The real difficulty is ascertaining what will work and what is failing before it’s too late. In churches, even the most minor change can be devastating. I spoke to a woman this past weekend who asked me about the cost and usefulness of electronic drum kits. We talked about whether or not it was viable for the church to get a traditional kit and (among other things) was told that since this would be the church’s first drum set they wanted to ease the congregation into the idea of using drums in church. Unfortunately this isn’t uncommon. The idea of leaving a church over the incorporation of drums seems like an absolutely trivial thing to my young, Southern California church mentality, but it is an absolute reality for an entire generation or two of American churchgoers. Whether it’s a decision on coffee carts, drums or the pastor wearing a tie or a polo, church leaders are bound to offend someone when they decide to make a change. People view changes made outside of their control or in opposition of their preferences as a threat to their existence. Coffee inside of the church building wasn’t allowed in 1979 or 1989 when the old guard held power, and when it is allowed in 2009 it becomes symbolic of a passing of the guard and the demise of a generation’s sensibilities.

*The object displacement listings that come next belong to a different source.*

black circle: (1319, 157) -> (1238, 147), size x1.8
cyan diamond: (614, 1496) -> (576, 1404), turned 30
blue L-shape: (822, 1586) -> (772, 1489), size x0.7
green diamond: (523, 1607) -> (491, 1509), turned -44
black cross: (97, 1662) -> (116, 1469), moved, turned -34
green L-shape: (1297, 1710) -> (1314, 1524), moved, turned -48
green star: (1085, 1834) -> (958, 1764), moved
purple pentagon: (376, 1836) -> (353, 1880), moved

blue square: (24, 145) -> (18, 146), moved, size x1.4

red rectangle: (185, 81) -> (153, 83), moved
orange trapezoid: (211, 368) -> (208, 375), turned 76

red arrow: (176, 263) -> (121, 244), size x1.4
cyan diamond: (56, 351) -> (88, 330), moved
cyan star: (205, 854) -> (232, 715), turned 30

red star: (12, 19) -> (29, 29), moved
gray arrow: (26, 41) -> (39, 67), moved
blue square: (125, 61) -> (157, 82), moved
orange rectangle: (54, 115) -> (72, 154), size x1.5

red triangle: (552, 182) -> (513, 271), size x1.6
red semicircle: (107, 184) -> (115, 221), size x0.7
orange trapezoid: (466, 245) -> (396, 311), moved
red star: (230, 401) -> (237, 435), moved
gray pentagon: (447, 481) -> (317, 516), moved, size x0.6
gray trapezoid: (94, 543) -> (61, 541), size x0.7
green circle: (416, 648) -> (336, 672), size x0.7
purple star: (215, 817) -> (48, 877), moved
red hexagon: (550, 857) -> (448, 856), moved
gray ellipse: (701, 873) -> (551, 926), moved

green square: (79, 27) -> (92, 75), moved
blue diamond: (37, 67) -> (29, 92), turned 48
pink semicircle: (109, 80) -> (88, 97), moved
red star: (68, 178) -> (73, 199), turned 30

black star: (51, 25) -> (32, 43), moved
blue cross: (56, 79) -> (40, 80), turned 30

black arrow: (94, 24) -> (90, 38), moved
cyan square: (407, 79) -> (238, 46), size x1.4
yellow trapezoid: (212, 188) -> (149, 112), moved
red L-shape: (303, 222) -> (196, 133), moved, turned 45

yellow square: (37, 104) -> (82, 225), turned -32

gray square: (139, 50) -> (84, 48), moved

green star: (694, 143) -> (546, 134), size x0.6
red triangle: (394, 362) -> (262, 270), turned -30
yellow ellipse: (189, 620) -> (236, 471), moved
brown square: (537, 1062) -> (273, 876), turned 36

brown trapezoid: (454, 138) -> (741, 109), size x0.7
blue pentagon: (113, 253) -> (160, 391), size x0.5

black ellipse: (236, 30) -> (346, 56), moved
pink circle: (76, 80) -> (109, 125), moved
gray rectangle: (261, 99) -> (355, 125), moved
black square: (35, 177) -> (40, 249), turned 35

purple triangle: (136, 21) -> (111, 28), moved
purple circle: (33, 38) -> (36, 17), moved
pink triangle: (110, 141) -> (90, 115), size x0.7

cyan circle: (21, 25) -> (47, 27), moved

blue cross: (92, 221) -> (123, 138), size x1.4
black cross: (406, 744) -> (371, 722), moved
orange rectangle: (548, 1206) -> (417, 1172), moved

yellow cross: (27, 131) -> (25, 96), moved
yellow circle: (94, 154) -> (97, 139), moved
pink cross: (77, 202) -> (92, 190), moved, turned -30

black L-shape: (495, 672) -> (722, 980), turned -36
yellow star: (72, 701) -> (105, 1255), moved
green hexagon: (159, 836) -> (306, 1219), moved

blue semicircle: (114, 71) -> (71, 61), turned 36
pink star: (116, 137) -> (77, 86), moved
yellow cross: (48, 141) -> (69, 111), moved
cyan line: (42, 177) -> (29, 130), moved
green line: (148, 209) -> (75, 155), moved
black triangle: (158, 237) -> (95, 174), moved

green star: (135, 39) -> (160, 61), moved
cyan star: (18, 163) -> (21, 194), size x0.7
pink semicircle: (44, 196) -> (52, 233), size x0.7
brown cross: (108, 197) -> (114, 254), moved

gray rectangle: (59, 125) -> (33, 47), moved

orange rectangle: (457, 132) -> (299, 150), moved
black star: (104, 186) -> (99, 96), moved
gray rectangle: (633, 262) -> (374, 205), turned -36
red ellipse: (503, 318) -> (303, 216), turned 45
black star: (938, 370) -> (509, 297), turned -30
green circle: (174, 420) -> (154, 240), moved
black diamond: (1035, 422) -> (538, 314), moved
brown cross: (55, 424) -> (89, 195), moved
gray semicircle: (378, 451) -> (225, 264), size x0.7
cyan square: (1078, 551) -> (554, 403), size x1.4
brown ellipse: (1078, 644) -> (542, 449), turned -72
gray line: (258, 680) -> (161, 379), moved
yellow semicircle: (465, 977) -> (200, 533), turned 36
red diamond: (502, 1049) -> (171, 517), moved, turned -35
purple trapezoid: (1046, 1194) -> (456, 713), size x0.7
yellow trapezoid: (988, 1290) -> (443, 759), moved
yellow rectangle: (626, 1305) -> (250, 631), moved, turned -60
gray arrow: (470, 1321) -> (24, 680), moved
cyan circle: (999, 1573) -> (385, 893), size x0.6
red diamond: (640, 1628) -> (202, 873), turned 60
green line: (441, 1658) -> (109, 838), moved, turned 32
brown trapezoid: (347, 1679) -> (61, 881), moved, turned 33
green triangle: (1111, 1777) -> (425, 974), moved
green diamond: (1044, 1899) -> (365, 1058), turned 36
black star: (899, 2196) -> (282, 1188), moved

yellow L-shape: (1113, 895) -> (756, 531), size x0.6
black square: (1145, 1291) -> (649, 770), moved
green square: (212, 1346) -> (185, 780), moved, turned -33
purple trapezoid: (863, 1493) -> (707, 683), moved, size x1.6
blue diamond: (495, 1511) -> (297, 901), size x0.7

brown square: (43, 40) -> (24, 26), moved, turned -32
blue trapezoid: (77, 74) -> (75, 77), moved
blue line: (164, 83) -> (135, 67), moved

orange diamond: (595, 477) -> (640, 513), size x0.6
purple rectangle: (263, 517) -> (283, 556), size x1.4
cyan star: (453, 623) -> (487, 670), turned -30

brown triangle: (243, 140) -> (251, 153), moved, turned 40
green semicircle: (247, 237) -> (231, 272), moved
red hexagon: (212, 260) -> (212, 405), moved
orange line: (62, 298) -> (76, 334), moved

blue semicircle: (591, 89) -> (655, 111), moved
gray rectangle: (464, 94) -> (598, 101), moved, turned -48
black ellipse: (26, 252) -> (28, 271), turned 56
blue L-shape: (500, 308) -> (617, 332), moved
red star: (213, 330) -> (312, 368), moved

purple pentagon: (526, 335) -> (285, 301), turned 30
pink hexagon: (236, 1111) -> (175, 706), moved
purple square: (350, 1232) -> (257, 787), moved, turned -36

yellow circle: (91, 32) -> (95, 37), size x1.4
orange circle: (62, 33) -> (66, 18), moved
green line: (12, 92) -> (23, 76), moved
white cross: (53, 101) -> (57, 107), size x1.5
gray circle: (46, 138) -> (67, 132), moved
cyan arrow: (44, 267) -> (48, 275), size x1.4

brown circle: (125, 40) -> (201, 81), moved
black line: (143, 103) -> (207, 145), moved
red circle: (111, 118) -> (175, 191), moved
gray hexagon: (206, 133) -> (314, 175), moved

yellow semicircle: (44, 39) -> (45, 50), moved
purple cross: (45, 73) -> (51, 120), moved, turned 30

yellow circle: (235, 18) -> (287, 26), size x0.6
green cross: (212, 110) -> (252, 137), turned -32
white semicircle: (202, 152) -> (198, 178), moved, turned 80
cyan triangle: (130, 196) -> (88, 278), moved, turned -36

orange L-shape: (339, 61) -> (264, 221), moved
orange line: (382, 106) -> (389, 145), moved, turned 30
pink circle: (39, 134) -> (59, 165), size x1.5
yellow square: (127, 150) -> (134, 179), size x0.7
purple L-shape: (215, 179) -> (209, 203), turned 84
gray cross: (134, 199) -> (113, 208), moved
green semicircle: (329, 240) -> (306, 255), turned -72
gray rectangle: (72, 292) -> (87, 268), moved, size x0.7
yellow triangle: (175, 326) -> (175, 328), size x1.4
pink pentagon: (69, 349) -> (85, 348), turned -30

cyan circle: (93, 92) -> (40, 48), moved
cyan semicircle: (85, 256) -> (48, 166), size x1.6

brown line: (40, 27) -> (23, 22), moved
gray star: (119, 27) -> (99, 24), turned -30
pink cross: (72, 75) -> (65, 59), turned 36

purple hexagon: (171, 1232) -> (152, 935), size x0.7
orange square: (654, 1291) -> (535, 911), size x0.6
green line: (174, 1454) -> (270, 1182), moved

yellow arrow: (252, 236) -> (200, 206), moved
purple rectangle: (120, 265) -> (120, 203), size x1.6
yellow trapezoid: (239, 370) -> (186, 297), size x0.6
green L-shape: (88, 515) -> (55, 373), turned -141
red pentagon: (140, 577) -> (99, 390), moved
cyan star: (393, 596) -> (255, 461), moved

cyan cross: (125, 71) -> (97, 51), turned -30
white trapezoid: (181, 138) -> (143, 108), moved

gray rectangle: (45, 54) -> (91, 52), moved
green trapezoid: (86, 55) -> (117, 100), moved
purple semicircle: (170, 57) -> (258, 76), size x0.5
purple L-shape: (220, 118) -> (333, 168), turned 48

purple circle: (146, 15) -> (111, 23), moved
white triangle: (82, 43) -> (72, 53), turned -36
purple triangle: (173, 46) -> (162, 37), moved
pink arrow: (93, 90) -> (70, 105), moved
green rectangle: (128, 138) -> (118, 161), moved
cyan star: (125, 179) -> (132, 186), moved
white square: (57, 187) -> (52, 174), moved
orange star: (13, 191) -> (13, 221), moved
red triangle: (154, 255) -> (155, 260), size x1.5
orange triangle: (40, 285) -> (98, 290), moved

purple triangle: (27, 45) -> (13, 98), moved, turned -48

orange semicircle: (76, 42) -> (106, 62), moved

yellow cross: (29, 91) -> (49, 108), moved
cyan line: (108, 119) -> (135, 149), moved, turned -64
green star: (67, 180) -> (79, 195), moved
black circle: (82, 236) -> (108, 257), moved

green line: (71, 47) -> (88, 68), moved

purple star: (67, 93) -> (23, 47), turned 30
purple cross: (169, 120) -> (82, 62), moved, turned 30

The growth of churches that got their jump start catering to the college crowd (for me, circa 2002, it was Flood and for some of my friends it was The Rock, I couldn’t tell you what San Diego churches fill that void now) has widened the gap between age groups by giving many 20-somethings the impression that these large, concert-esque services are the ideal way to fill seats and spread God’s message. These services are something older generations often simply do not connect with, not because the methods of these services are necessarily wrong, but because “that wasn’t how it was done in 19xx”. They see the darkness and the loudness as excessive pandering to secular culture. Meanwhile, the “rock concert” worship team (Crowder, Tomlin, etc.) has become an ideal in the mentality of many young church-goers who become enamored with the (generally) simplistic language, uplifting message and emotional atmosphere delivered in these types of services.

In many ways, these differences are reasons to be glad for the plethora of churches and church styles. Some people want the intimacy of the small church atmosphere. Others prefer being part of a large church that is capable (because of sheer manpower) of having a multifaceted approach to ministry. Plenty of people want their church to either be more contemporary or remain rooted in the evangelical traditions of previous decades/centuries/millenia. Instead of celebrating our common bonds though, we use them as leverage for complaining. We visit other churches that move us at some level that doesn’t happen in our regular churches then complain about how our regular churches aren’t doing things like the place we visited. Now, not all complaining in church is bad. Certainly there are things that are worth taking a stand on, however more often than not we take our passive-aggressive attitudes into church and sit there, arms folded, showing everyone else that we are there because of duty, not because it’s where we actually want to be.

I’m guess I’m going to end this extended diatribe with the following: if you aren’t happy with the church you’re at, then either look beyond the surface of your church to find reasons to be happy with it, positively affect changes in the church to make it the church you want, or go to the church that you want to be at. Growing up in a given church or being a member since 19xx doesn’t grant you the priviledge of dictating church policy or moping around when policies aren’t to your liking. There’s nothing dishonorable about leaving a church because you’ve outgrown it, or because it has outgrown you.